The creation of this information is associated with Multi-state EHR-based Network for Disease Surveillance (MENDS) (https://chronicdisease.org/page/MENDSINFO/). The MENDS network leverages three software applications: Electronic medical record Support for Public Health (ESP), PopMedNet, and RiskScape. ESP (https://www.esphealth.org/) is an open-source software application that extracts electronic health data, organizes the data into a standard format stored across multiple data tables, and applies algorithms to identify conditions of public health interest. PopMedNet (https://www.popmednet.org/) is a software application that allows for the querying of the ESP data tables. RiskScape (
) is a software application that supports sense-making and action by providing summaries and visualizations of the ESP data. MENDS is the national implementation of these three applications.
Contributorship
LN was the primary author on this manuscript and analyzed output and sensitivity analyses for the paper. BA aggregated the data from several publicly available sources, ran the original model, and prepared an initial report of the latent class analysis that summarized early results. WL and a colleague conceived of the idea and worked with BA to design and implement the original iteration. JW provided critical review and revision of the manuscript throughout its development and administrative and technical support including leadership for CDC clearance. KHH conducted additional data iterations and a critical review of the manuscript for important alignment with the MENDS project. MP obtained funding for the project, as well as provided oversight on the implementation of this work and additional administrative and technical support. All authors contributed to and reviewed the final manuscript.
Declaration of conflicting interests
BA is a psychologist in a private practice and receives payment from insurance providers for her services.

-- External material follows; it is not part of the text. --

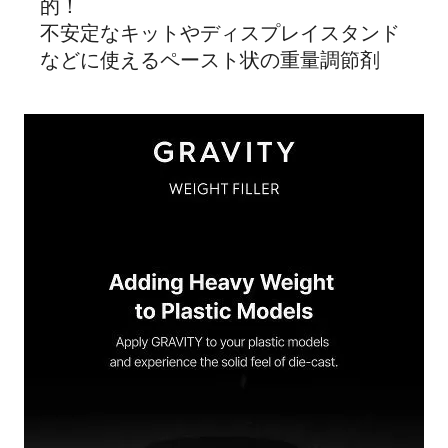
的！
不安定なキットやディスプレイスタンド
などに使えるペースト状の重量調節剤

The other authors of this report have no conflicts of interest and no financial disclosures to report. Most authors have had contracts with the National Association of Chronic Disease Directors to conduct this work.
Funding
The author(s) disclosed receipt of the following financial support for the research, authorship, and/or publication of this article: This work was supported by the U.S. Department of Health and Human Services, Centers for Disease Control and Prevention, National Center for Chronic Disease Prevention and Health Promotion, as part of a financial assistance award totaling $1,890,000, 100 percent funded by CDC/HHS (grant number #5NU38OT000286). The findings and conclusions in this report are those of the authors and do not necessarily represent the official views of, nor an endorsement by, CDC/HHS, or the U.S. Government.
Ethical approval
Not applicable. Ethical approval was not sought for this article, because this work was not research and did not need institutional review board approval.
Trial registration
Not applicable, because this article does not contain any clinical trials.
Guarantor
KHH
Informed consent
Not applicable. Informed consent was not sought for this article, because all data for the study were from publicly available data sources: U.S. Census population estimates, the U.S. Census American Community Survey, and CDC Chronic Disease Indicators. These data sets had no personally identifiable information.